—From EF—

Yes, Virginia, Conrad and I do sometimes have energetic arguments, bolstered by the knowledge that for more than sixty years we have always worked them out. The recent one was on the way home from the ocean last Sunday where I remarked that I didn’t understand how I could’ve taken honors in debate competitions in high school when I couldn’t remotely sustain a conversation about the (IMHO) devastating mindset of a large segment of our body politic. I retreated by pulling the “I’ve got to quit here, I can’t avoid talking from my gut.” 

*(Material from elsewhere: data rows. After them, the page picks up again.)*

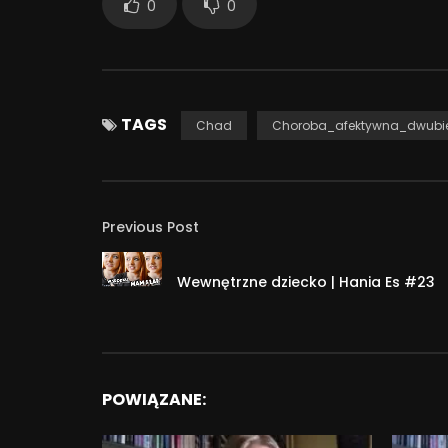
0
0
TAGS
Chad
Choroba_afektywna_dwub
Previous Post
Wewnętrzne dziecko | Hania Es #23
POWIĄZANE: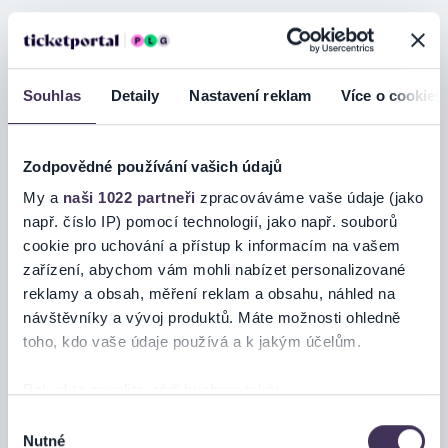
Divadelní předplatné ČTYŘLÍSTEK
Prodej v pokladně od 22.6. od
10:00 hod
Souhlas
Detaily
Nastavení reklam
Více o cookies
Koupit
Městské divadlo
PROSTĚJOV
Zodpovědné používání vašich údajů
My a
naši 1022 partneři
zpracováváme vaše údaje (jako
např. číslo IP) pomocí technologií, jako např. souborů
cookie pro uchování a přístup k informacím na vašem
INFORMACE O AKCI
zařízení, abychom vám mohli nabízet personalizované
reklamy a obsah, měření reklam a obsahu, náhled na
návštěvníky a vývoj produktů. Máte možnosti ohledně
Nabízené tituly:
toho, kdo vaše údaje používá a k jakým účelům.
PŘÍBĚHY KRÁLÍČKA PÉTI / TŘI PRASÁTKA / ZLATÁ HUSA /
SNĚHOVÁ KRÁLOVNA
Pokud to povolíte, rádi bychom také:
Shromažďovali informace o vaší geografické poloze,
Výběr
Nutné
které mohou být přesné na několik metrů
souhlasu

I’ve been thinking about that. My entire adult life has been bipolar, in a way. From the get-go I’ve been the penny-pincher, the bookkeeper, then the accountant combing the trial balance for possible errors before the audit. It’s been a huge relief to have folded the tents of The Independent Eye, no longer making payroll reports because there has not been a payroll for a long time. The old habits hang on, though, and I still am aware of things like cash flow and I quail at the thought of MAGA’s lust for the mutilation of Social Security and Medicare. 

But the core of my life as an actress and composer has been immersing myself in going deep and finding the flow that comes from the heart and the gut, not the brain. I think that’s one reason that I find poetry to be an essential part of my diet. I find the photos of dried riverbeds and sunken lakes to be tragic and true metaphors: our world has forgotten about the value of the deep sources, the ones we can neither see nor sell.

The two of us are currently in good health and working steadily on writing. We live on a beautiful piece of land and regularly celebrate the outlandish perk of having a fireplace in our bedroom. But we are both in our eighties, and the road that beckons has inevitable mileposts. How will we deal with the losses and indignities? How long can we live in a big house by ourselves? One step at a time. However, the map is clear.

I take comfort in my habits of going deep, going dark. At 4 a.m. I may wake in a panic sweat, but then later I find the core of what I’d told myself. After all, we will all go deep, go dark. Best to find the stories along the way.